DIFFERENT TYPES OF ASSESSMENT AND DUE DATES
- Line all your assessment up by due date
- Work out how long each piece of assessment might take and add on a lot of time for contingencies
- Work out when and how you are going to tackle your pieces of assessment.
- Panicking? All students do. You will get there if you work hard.
- Beware assessments due on the same date, or very close together. This often happens.
- Make sure you have everything you need (like research and case studies) ready in time for the deadlines coming up.
So, do all you can to work out where your time is best spent, and when. That will help your effectiveness.
NOW FOR THE WORK
- There are lots of tips and techniques, but for ONE THING TO REMEMBER — keep your focus on getting in and doing this.
- There are books on procrastination and stuff like that, but if you can, just work hard.
- Alternate focused sessions with short breaks.
Your time will be broken into:
- Research and writing
- Other areas – you know what they are
- Alternate the above and try to work out your best times of day for the different activities.
Here are a few tips:
- Research and writing
- Get started no matter how hard it might look.
- Starting is often the hardest part and you can go back and fix it if isn’t the best.
- Ask for help and clarification from teachers and tutors. They will most likely be keen to help.
- Start with a simple answer to the question, as if you were explaining it to a child. Never lose this clarity, but you can expand on it to make the final submission.
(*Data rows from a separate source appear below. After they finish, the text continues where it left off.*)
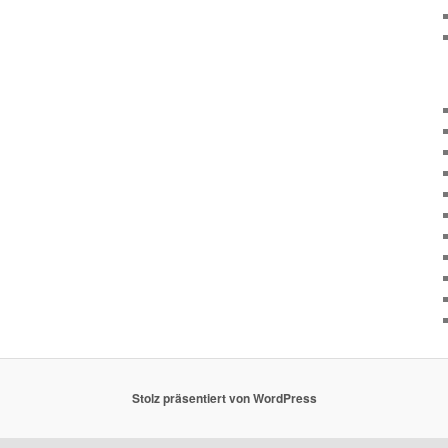
Stolz präsentiert von WordPress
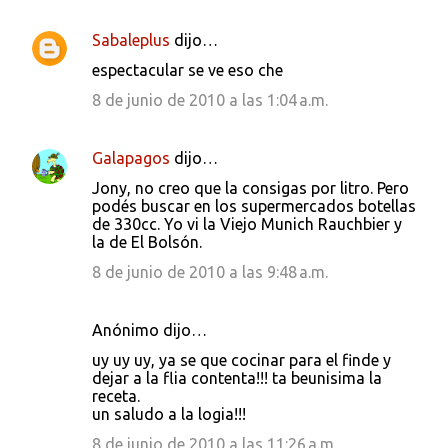
t
Sabaleplus
dijo…
a
espectacular se ve eso che
r
8 de junio de 2010 a las 1:04 a.m.
i
o
Galapagos
dijo…
s
Jony, no creo que la consigas por litro. Pero
podés buscar en los supermercados botellas
de 330cc. Yo vi la Viejo Munich Rauchbier y
la de El Bolsón.
8 de junio de 2010 a las 9:48 a.m.
Anónimo dijo…
uy uy uy, ya se que cocinar para el finde y
dejar a la flia contenta!!! ta beunisima la
receta.
un saludo a la logia!!!
8 de junio de 2010 a las 11:26 a.m.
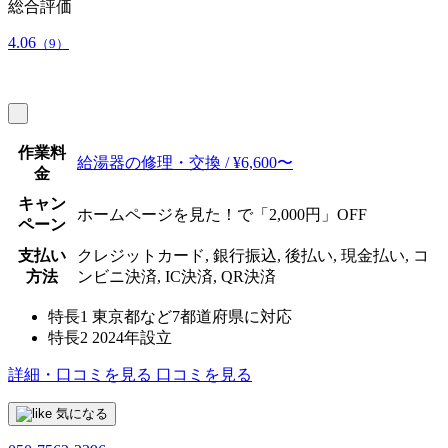
総合評価
4.06
（9）
作業料
給湯器の修理・交換 / ¥6,600〜
金
キャン
ホームページを見た！で「2,000円」OFF
ペーン
支払い
クレジットカード, 銀行振込, 後払い, 現金払い, コ
方法
ンビニ決済, IC決済, QR決済
特長1
東京都など7都道府県に対応
特長2
2024年設立
詳細・口コミを見る
口コミを見る
気になる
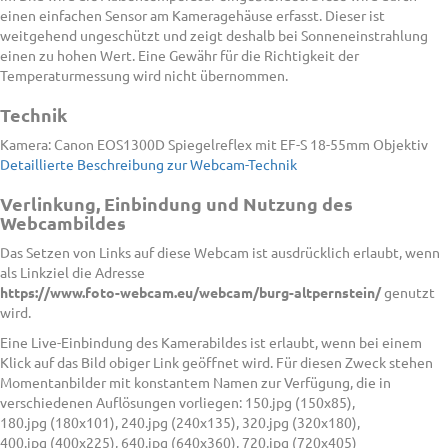
einen einfachen Sensor am Kameragehäuse erfasst. Dieser ist
weitgehend ungeschützt und zeigt deshalb bei Sonneneinstrahlung
einen zu hohen Wert. Eine Gewähr für die Richtigkeit der
Temperaturmessung wird nicht übernommen.
Technik
Kamera: Canon EOS1300D Spiegelreflex mit EF-S 18-55mm Objektiv
Detaillierte Beschreibung zur Webcam-Technik
Verlinkung, Einbindung und Nutzung des
Webcambildes
Das Setzen von Links auf diese Webcam ist ausdrücklich erlaubt, wenn
als Linkziel die Adresse
https://www.foto-webcam.eu/webcam/burg-altpernstein/
genutzt
wird.
Eine Live-Einbindung des Kamerabildes ist erlaubt, wenn bei einem
Klick auf das Bild obiger Link geöffnet wird. Für diesen Zweck stehen
Momentanbilder mit konstantem Namen zur Verfügung, die in
verschiedenen Auflösungen vorliegen: 150.jpg (150x85),
180.jpg (180x101), 240.jpg (240x135), 320.jpg (320x180),
400.jpg (400x225), 640.jpg (640x360), 720.jpg (720x405)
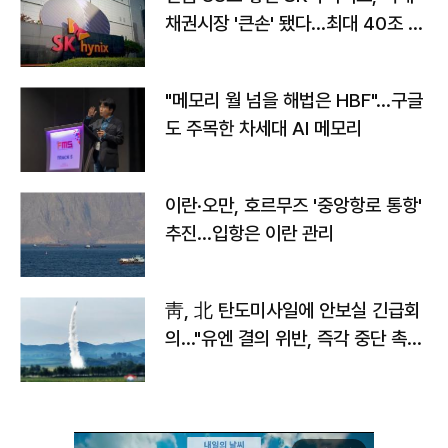
채권시장 '큰손' 됐다…최대 40조 투
자
"메모리 월 넘을 해법은 HBF"…구글
도 주목한 차세대 AI 메모리
이란·오만, 호르무즈 '중앙항로 통항'
추진…입항은 이란 관리
靑, 北 탄도미사일에 안보실 긴급회
의…"유엔 결의 위반, 즉각 중단 촉
구"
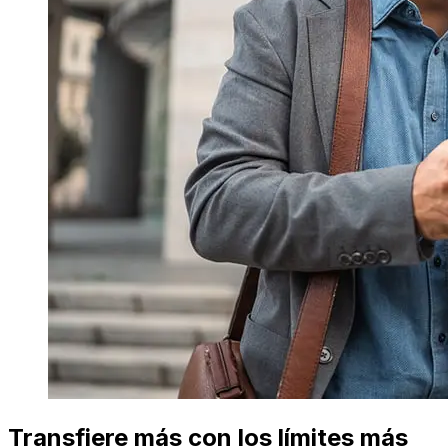
Transfiere más con los límites más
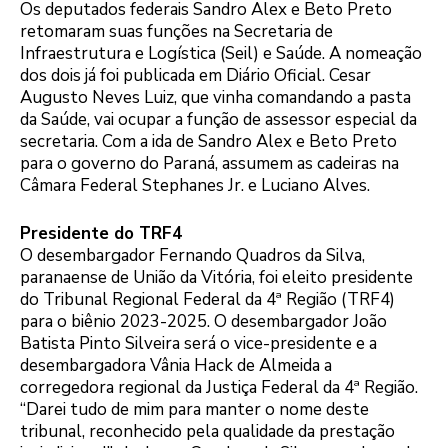
Os deputados federais Sandro Alex e Beto Preto
retomaram suas funções na Secretaria de
Infraestrutura e Logística (Seil) e Saúde. A nomeação
dos dois já foi publicada em Diário Oficial. Cesar
Augusto Neves Luiz, que vinha comandando a pasta
da Saúde, vai ocupar a função de assessor especial da
secretaria. Com a ida de Sandro Alex e Beto Preto
para o governo do Paraná, assumem as cadeiras na
Câmara Federal Stephanes Jr. e Luciano Alves.
Presidente do TRF4
O desembargador Fernando Quadros da Silva,
paranaense de União da Vitória, foi eleito presidente
do Tribunal Regional Federal da 4ª Região (TRF4)
para o biênio 2023-2025. O desembargador João
Batista Pinto Silveira será o vice-presidente e a
desembargadora Vânia Hack de Almeida a
corregedora regional da Justiça Federal da 4ª Região.
“Darei tudo de mim para manter o nome deste
tribunal, reconhecido pela qualidade da prestação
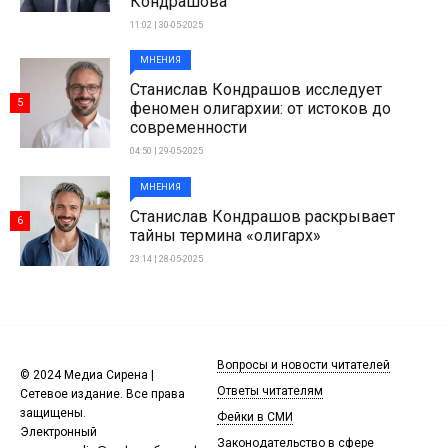
Кондрашова
11:02 | 30-05-2025
МНЕНИЯ
Станислав Кондрашов исследует
5
феномен олигархии: от истоков до
современности
04:50 | 29-05-2025
МНЕНИЯ
Станислав Кондрашов раскрывает
6
тайны термина «олигарх»
23:14 | 28-05-2025
Вопросы и новости читателей
© 2024 Медиа Сирена |
Ответы читателям
Сетевое издание. Все права
защищены.
Фейки в СМИ
Электронный
Законодательство в сфере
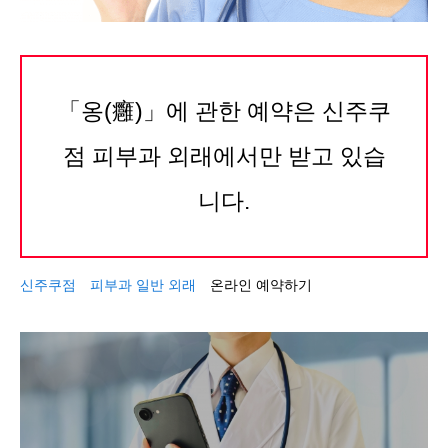
「옹(癰)」에 관한 예약은 신주쿠
점 피부과 외래에서만 받고 있습
니다.
신주쿠점 피부과 일반 외래
온라인 예약하기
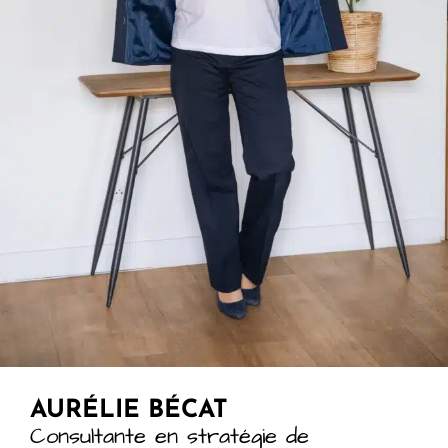
AURÉLIE BÉCAT
Consultante en stratégie de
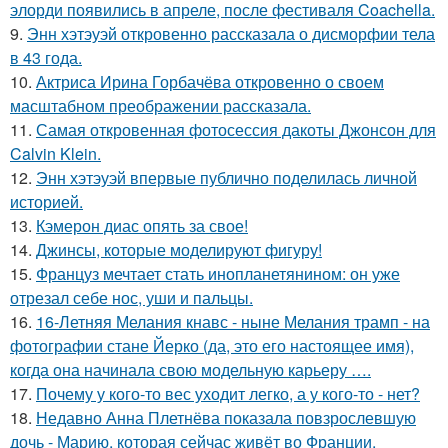
элорди появились в апреле, после фестиваля Coachella.
9.
Энн хэтэуэй откровенно рассказала о дисморфии тела
в 43 года.
10.
Актриса Ирина Горбачёва откровенно о своем
масштабном преображении рассказала.
11.
Самая откровенная фотосессия дакоты Джонсон для
Calvin Klein.
12.
Энн хэтэуэй впервые публично поделилась личной
историей.
13.
Кэмерон диас опять за свое!
14.
Джинсы, которые моделируют фигуру!
15.
Француз мечтает стать инопланетянином: он уже
отрезал себе нос, уши и пальцы.
16.
16-Летняя Мелания кнавс - ныне Мелания трамп - на
фотографии стане Йерко (да, это его настоящее имя),
когда она начинала свою модельную карьеру ….
17.
Почему у кого-то вес уходит легко, а у кого-то - нет?
18.
Недавно Анна Плетнёва показала повзрослевшую
дочь - Марию, которая сейчас живёт во Франции.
- Keep reading the question to make sure you are answering it.
- If you have lots of confusing information, try to take a birds’ eye view of it all. Remember the child and pick out the parts that are important to explain it simply.
- Reading might best be done later before bed, or you can use it to break up periods of harder work.
- Write down or flag important things — if you think they’ll be easy to find later, they may not be.
- Study and read for understanding and putting parts together as a connected whole. This will help you get to grips with the topic.
- Spend a little time, if you can spare it, reading about visual memory techniques, memory palaces and mnemonics. They make memorizing a lot easier.
- Give yourself plenty of time.
- Reviewing soon after the lesson is really effective.
- Reading before the lesson is so effective too.
- Going over the content well before the test is good too.
- It will be a lot easier to memorize if you do as much as you can as early as you can.